Peresmian Klinik Institut PTIQ 2017

Ma’had PTIQ – Berita PTIQ – Pada hari Kamis, tanggal 05 Oktober 2017 bertempat di Ma’had Darul Qur’an, PTIQ Jakarta, telah diselenggarakan peresmian klinik kesehatan bernama Klinik Darul Qur’an. Klinik ini dalam program pelaksanaannya bekerjasama dengan Mabrur Medifarma. Peresmian klinik ditandai dengan pemotongan pita oleh Rektor PTIQ, Prof. Dr. H. Nasaruddin Umar, MA, yang kemudian dilanjutkan dengan penandatangan prasasti oleh Wakil Rektor II, Dr. Syamsul Bahri Tanrere, MA dan dari pihak Mabrur Medifarma.

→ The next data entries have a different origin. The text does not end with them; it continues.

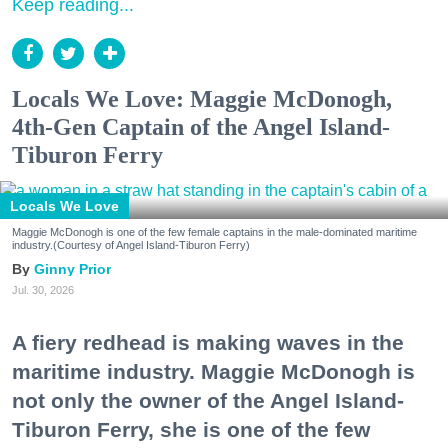
Keep reading...
Locals We Love: Maggie McDonogh,
4th-Gen Captain of the Angel Island-
Tiburon Ferry
Locals We Love
Maggie McDonogh is one of the few female captains in the male-dominated maritime
industry.(Courtesy of Angel Island-Tiburon Ferry)
Ginny Prior
Jul. 30, 2026
A fiery redhead is making waves in the
maritime industry. Maggie McDonogh is
not only the owner of the Angel Island-
Tiburon Ferry, she is one of the few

Menurut Pak Nanang, selaku penanggung jawab pembangunan Klinik ini, dalam sambutannya menjelaskan bahwa pendirian klinik ini dilatarbelakangi dengan keinginan pimpinan untuk membangun tempat kesehatan bagi mahasiswa yang ada di asrama Ma’had PTIQ. Gayung bersambut, akhirnya Medifarma yang melakukan koordinasi dengan Mabrur bersedia bekerjasama dengan PTIQ untuk mengelola klinik ini. Dengan adanya klinik ini diharapkan menjadi sarana medis bagi mahasiswa sehingga para orangtua merasa nyaman karena anak-anaknya difasilitasi dengan sarana medis. Di samping itu, realisasi dari konsep kebermanfaatan, bukan hanya buat mahasiswa tetapi juga buat institut sendiri sebagai penunjang akreditasi dan juga diharapkan memberikan kebermanfaatan bagi masyarakat sekitar.

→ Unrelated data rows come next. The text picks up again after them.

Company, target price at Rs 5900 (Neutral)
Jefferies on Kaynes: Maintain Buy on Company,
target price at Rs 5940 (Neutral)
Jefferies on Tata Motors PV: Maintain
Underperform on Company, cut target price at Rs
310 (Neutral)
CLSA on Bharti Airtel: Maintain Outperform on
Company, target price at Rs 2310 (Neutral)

Sementara itu, Rektor dalam sambutannya, pendirian klinik ini harus diniatkan untuk membantu Allah agar bisa menjadi amal jariyah, karena para mahasiswa yang ada di Ma’had PTIQ adalah orang-orang yang konsisten menjaga kalamullah. Dan para penjaga kalamullah notabenenya adalah keluarga Allah. Rektor juga berharap bahwa klinik bisa digunakan sebaik-baiknya baik bagi mahasiswa maupun bagi masyarakat sekitar.
Hadir dalam acara peresmian klinik ini, para karyawan PTIQ dan beberapa mahasiswa yang tinggal di Ma’had PTIQ. Ucapan terimakasih juga disampaikan buat Mabrur Medifarma yang bersedia membangun klinik di Ma’had PTIQ ini. Insya Allah klinik ini berkah.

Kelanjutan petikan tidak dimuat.